I also tried various raw developers, but mostly used PhotoShop ACR (I still use it, but I also use PhotoNinja and DxO, depending on what I'm after, what problems the raw image may have, or whatever).

And tried out different choices in color balancing, noise reduction, sharpening, saturation, etc.

I printed many but by no means all of the images, usually 12" wide by 18" tall, and tried different papers also.

Here's what I found out:

I liked some of the lens/camera (or lens/camera/film) combination more than others; ditto for raw processors; ditto for processing strategies; ditto for papers.

And eventually I sold all but three of the lenses (which I still have, and one of which is one of the ones first recommended to me when I was starting out), and I'm down to just one camera).

The lenses are a 50mm, a 28–90mm zoom, and an 80–200mm zoom.
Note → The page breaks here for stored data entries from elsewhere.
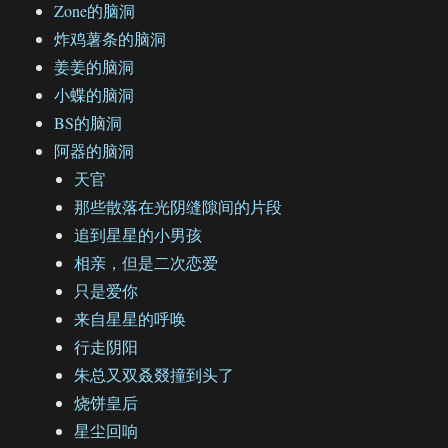
Zone的脑洞
炸鸡薯条的脑洞
姜姜的脑洞
小蝶的脑洞
BS的脑洞
阿器的脑洞
天官
那些散落在光阴缝隙间的片段
追到星星的小男孩
相亲，但是二次恋爱
只是爱你
来自星星的呼唤
行走阴阳
朱总又双叒叕撞到头了
烧饼皇后
星尘回响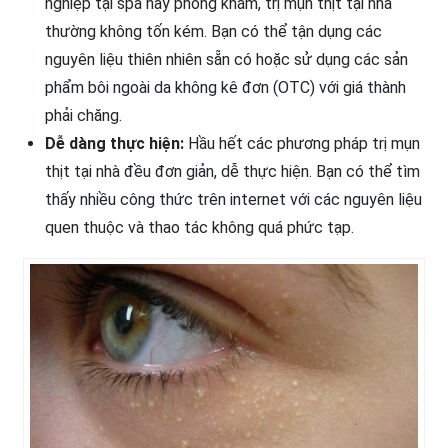
nghiệp tại spa hay phòng khám, trị mụn thịt tại nhà
thường không tốn kém. Bạn có thể tận dụng các
nguyên liệu thiên nhiên sẵn có hoặc sử dụng các sản
phẩm bôi ngoài da không kê đơn (OTC) với giá thành
phải chăng.
Dễ dàng thực hiện:
Hầu hết các phương pháp trị mụn
thịt tại nhà đều đơn giản, dễ thực hiện. Bạn có thể tìm
thấy nhiều công thức trên internet với các nguyên liệu
quen thuộc và thao tác không quá phức tạp.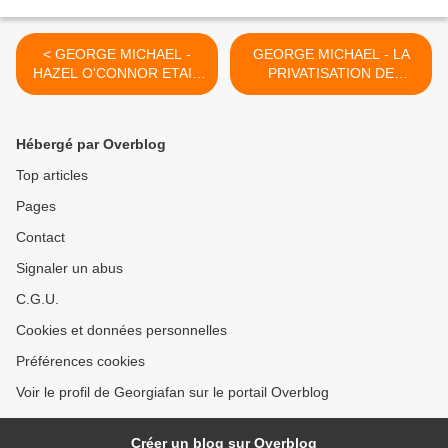
< GEORGE MICHAEL -
GEORGE MICHAEL - LA
HAZEL O'CONNOR ETAIT
PRIVATISATION DE
AMI AVEC GEORGE
GEORGE MICHAEL -
MICHAEL !!
INTERVIEW 1990 !! >
Hébergé par Overblog
Top articles
Pages
Contact
Signaler un abus
C.G.U.
Cookies et données personnelles
Préférences cookies
Voir le profil de Georgiafan sur le portail Overblog
Créer un blog sur Overblog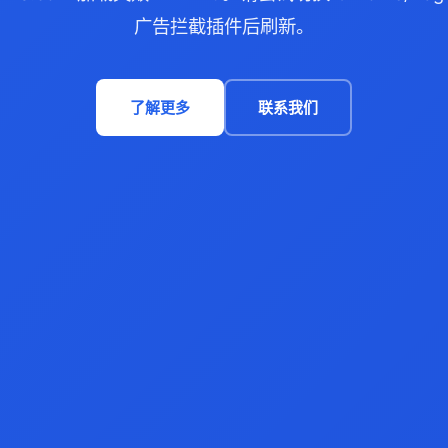
广告拦截插件后刷新。
了解更多
联系我们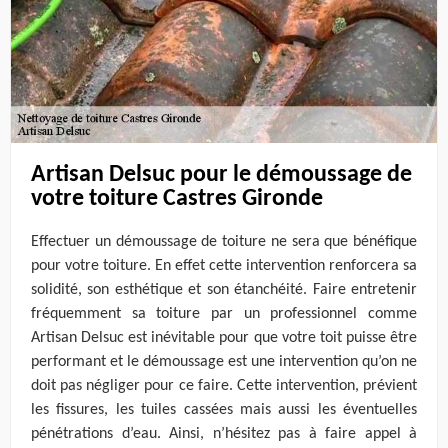
Artisan Delsuc pour le démoussage de
votre toiture Castres Gironde
Effectuer un démoussage de toiture ne sera que bénéfique
pour votre toiture. En effet cette intervention renforcera sa
solidité, son esthétique et son étanchéité. Faire entretenir
fréquemment sa toiture par un professionnel comme
Artisan Delsuc est inévitable pour que votre toit puisse être
performant et le démoussage est une intervention qu’on ne
doit pas négliger pour ce faire. Cette intervention, prévient
les fissures, les tuiles cassées mais aussi les éventuelles
pénétrations d’eau. Ainsi, n’hésitez pas à faire appel à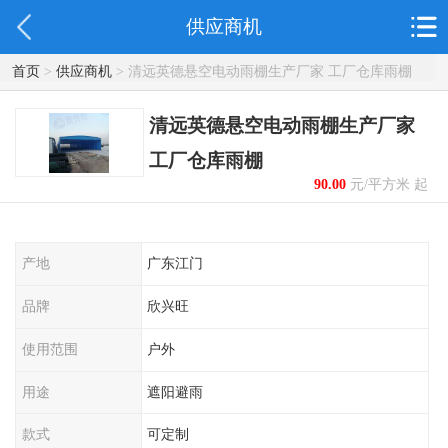
供应商机
首页
>
供应商机
> 清远英德悬空电动雨棚生产厂家 工厂仓库雨棚
清远英德悬空电动雨棚生产厂家
工厂仓库雨棚
90.00
元/平方米 起
产地
广东江门
品牌
欣兴旺
使用范围
户外
用途
遮阳避雨
款式
可定制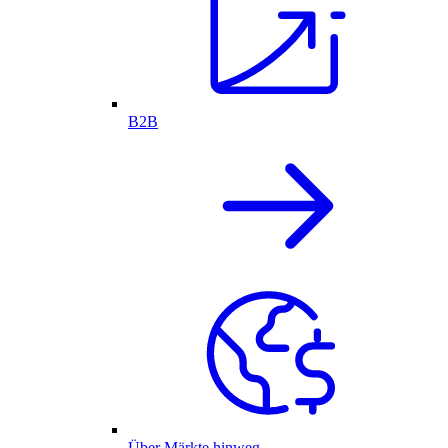
B2B
Über Märkte hinweg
I kept them because, well, I liked what I got with them more often than what I got with the other lenses, and not only photographing that building on the corner of East 12th and Second Avenue.

All these "tests" (I just thought of them as "tryings out") were rigorous in just one respect: ultimately I was only interested in finding out what it was, among the possibilities available to me, that I really liked.
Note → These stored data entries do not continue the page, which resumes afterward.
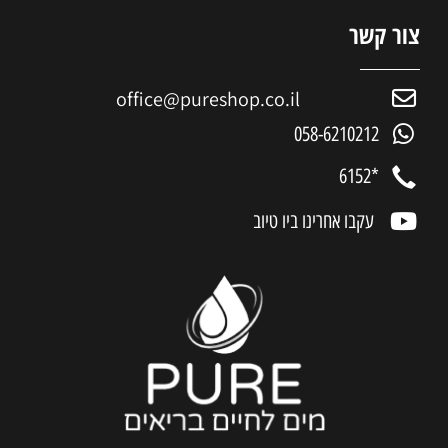
צור קשר
office@pureshop.co.il
058-6210212
*6152
עקבו אחרינו ביו טיוב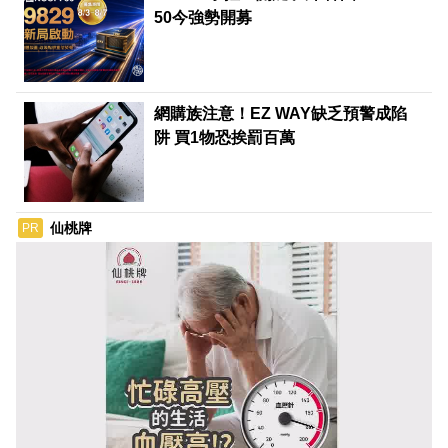
50今強勢開募
網購族注意！EZ WAY缺乏預警成陷
阱 買1物恐挨罰百萬
仙桃牌
PR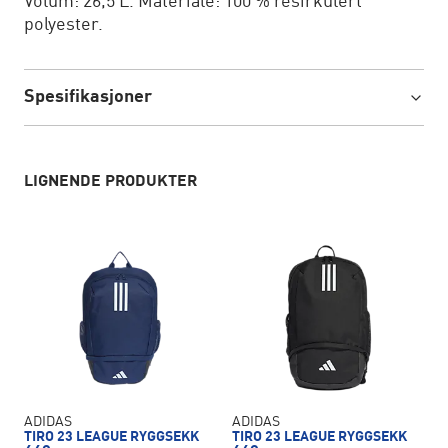
Volum: 26,5 L. Materiale: 100 % resirkulert
polyester.
Spesifikasjoner
LIGNENDE PRODUKTER
ADIDAS
ADIDAS
TIRO 23 LEAGUE RYGGSEKK
TIRO 23 LEAGUE RYGGSEKK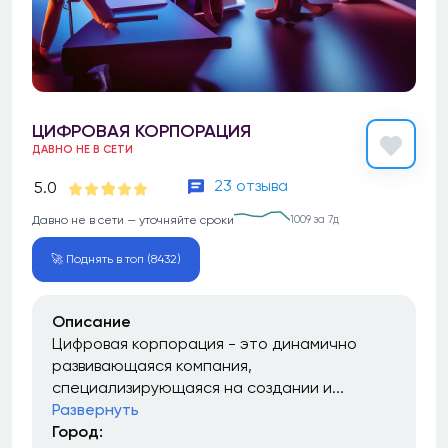
ЦИФРОВАЯ КОРПОРАЦИЯ
ДАВНО НЕ В СЕТИ
23 отзыва
5.0
Давно не в сети — уточняйте сроки
1009 за 7д
🚀 Поднять в топ (8432)
Описание
Цифровая корпорация - это динамично
развивающаяся компания,
специализирующаяся на создании и...
Развернуть
Город: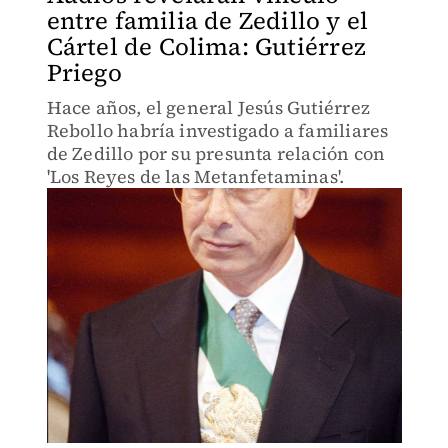
entre familia de Zedillo y el
Cártel de Colima: Gutiérrez
Priego
Hace años, el general Jesús Gutiérrez
Rebollo habría investigado a familiares
de Zedillo por su presunta relación con
'Los Reyes de las Metanfetaminas'.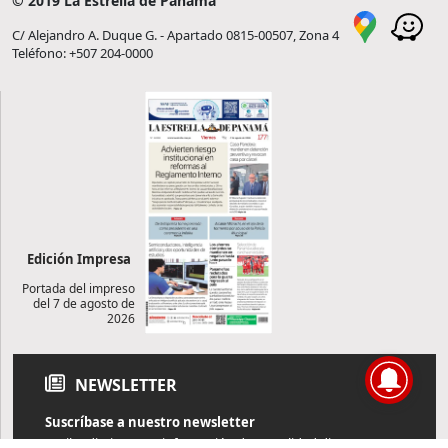
© 2019 La Estrella de Panamá
C/ Alejandro A. Duque G. - Apartado 0815-00507, Zona 4
Teléfono: +507 204-0000
Edición Impresa
Portada del impreso
del 7 de agosto de
2026
NEWSLETTER
Suscríbase a nuestro newsletter
Reciba diariamente información de actualidad directamente en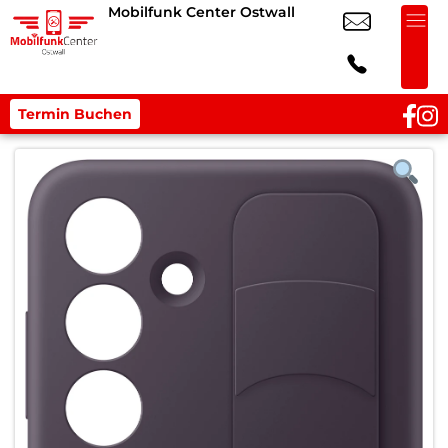
Mobilfunk Center Ostwall
Termin Buchen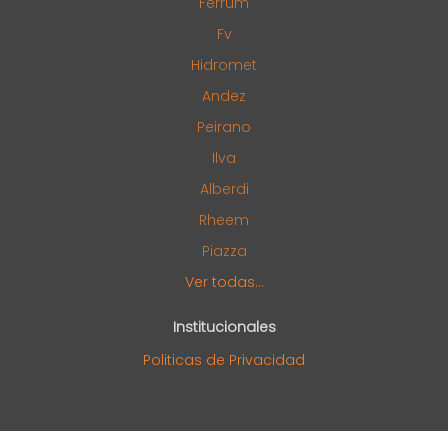
Ferrum
Fv
Hidromet
Andez
Peirano
Ilva
Alberdi
Rheem
Piazza
Ver todas...
Institucionales
Politicas de Privacidad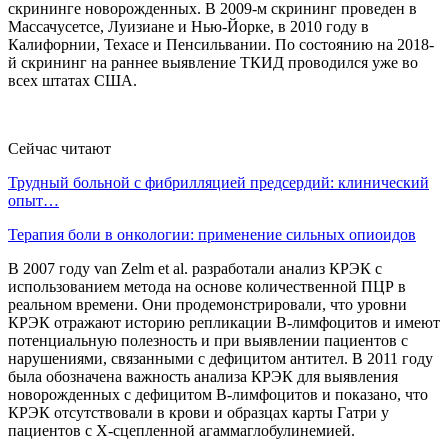
скрининге новорожденных. В 2009-м скрининг проведен в
Массачусетсе, Луизиане и Нью-Йорке, в 2010 году в
Калифорнии, Техасе и Пенсильвании. По состоянию на 2018-
й скрининг на раннее выявление ТКИД проводился уже во
всех штатах США.
Сейчас читают
Трудный больной с фибрилляцией предсердий: клинический
опыт…
Терапия боли в онкологии: применение сильных опиоидов
В 2007 году van Zelm et al. разработали анализ КРЭК с
использованием метода на основе количественной ПЦР в
реальном времени. Они продемонстрировали, что уровни
КРЭК отражают историю репликации В-лимфоцитов и имеют
потенциальную полезность и при выявлении пациентов с
нарушениями, связанными с дефицитом антител. В 2011 году
была обозначена важность анализа КРЭК для выявления
новорожденных с дефицитом В-лимфоцитов и показано, что
КРЭК отсутствовали в крови и образцах карты Гатри у
пациентов с X-сцепленной агаммаглобулинемией.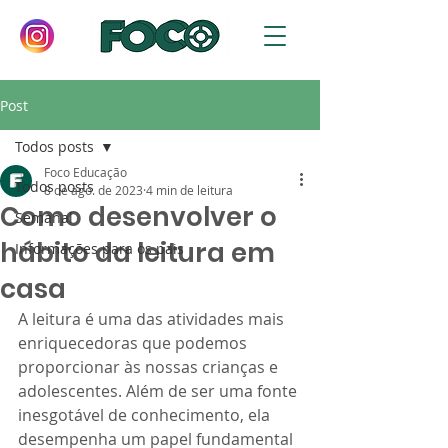
Post
Todos posts
Foco Educação
Todos posts
8 de ago. de 2023
4 min de leitura
Como desenvolver o
Semanal
hábito da leitura em
Informações para os pais
casa
A leitura é uma das atividades mais 
enriquecedoras que podemos 
proporcionar às nossas crianças e 
adolescentes. Além de ser uma fonte 
inesgotável de conhecimento, ela 
desempenha um papel fundamental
I found out, and a dozen years later I still like what I liked then (which isn't to say that I might not like something else better — I still read the occasion lens review … )

I learned a long time ago with my Hasselblads, that sharp isn't always sharp. I traded a 50mm "C" lens, for a new 50mm "CF" lens, back in the mid 80's when I was redoing my Hasselblads, and was appalled at the quality difference, the "new" 50mm "CF" being noticeably less sharp than the old lens. Hasselblad refused to take the lens back, saying it met "specs", then they felt the need to redesign it twice as the CF FLE, and then the CFi FLE (which didn't even use 60 bay filters, so blaaa...).

What amazed me about the lens, is that it didn't look "Zeissy". You could pick the difference out from my 80 and 150, and 250. Up to that time, I always loved Zeiss, and thought regardless of sharpness, they all had the same "look". Guess not.

I can certainly say to all those on here that say they've never looked at or tested a lens; that as a professional, I tested all my lenses, so that once I felt that I accepted them, I never thought about them again. I cannot quantify what I was looking for tho, I tended to like sharp better than contrasty, and maybe that's what I was looking for.

I will say tho, that I always felt my 50mm CF Zeiss was a victim of the "thinking" that peoples acceptability of sharpness, was based on actual sharpness plus contrast. I remember that the old Modern Photography measured a lens for sharpness in delineating "line pairs", and contrast; which I liked. When MTF curves came along, it seems like poor sharpness could be made up for, with high-contrast; which I did NOT like.

I remember testing a German lens on a model back in the 90's, and when she saw the transparencies, she told me: "...don't even use that lens on me again...".

In the spirit of the post about the Stieglitz collection a few days ago, I say bring back Pictorialism and then we won't have to worry about lens "quality."
We're long overdue for the artistic poles to switch places, anyway.